* **ENTRIES SUPPLIED**:
------

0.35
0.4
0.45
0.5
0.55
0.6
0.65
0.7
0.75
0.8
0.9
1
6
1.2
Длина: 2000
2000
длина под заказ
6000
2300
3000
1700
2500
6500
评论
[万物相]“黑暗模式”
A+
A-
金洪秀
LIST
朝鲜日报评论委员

------

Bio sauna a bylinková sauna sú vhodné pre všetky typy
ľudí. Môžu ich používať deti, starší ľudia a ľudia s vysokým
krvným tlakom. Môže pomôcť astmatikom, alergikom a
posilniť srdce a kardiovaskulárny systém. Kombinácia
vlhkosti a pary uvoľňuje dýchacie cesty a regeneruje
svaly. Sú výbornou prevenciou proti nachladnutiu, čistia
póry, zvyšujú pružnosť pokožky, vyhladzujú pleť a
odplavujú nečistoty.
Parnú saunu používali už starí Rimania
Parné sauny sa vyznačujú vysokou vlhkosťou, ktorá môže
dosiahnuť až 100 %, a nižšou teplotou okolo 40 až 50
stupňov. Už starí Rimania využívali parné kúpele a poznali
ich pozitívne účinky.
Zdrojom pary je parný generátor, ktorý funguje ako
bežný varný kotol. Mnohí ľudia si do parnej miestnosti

------

* **TASK DIRECTIONS**:
Using only the listing above, restate exactly the lines from the line containing "Bio sauna a" through the line containing "odplavujú nečistoty.", both included.

* **TASK SOLUTION**:
Bio sauna a bylinková sauna sú vhodné pre všetky typy
ľudí. Môžu ich používať deti, starší ľudia a ľudia s vysokým
krvným tlakom. Môže pomôcť astmatikom, alergikom a
posilniť srdce a kardiovaskulárny systém. Kombinácia
vlhkosti a pary uvoľňuje dýchacie cesty a regeneruje
svaly. Sú výbornou prevenciou proti nachladnutiu, čistia
póry, zvyšujú pružnosť pokožky, vyhladzujú pleť a
odplavujú nečistoty.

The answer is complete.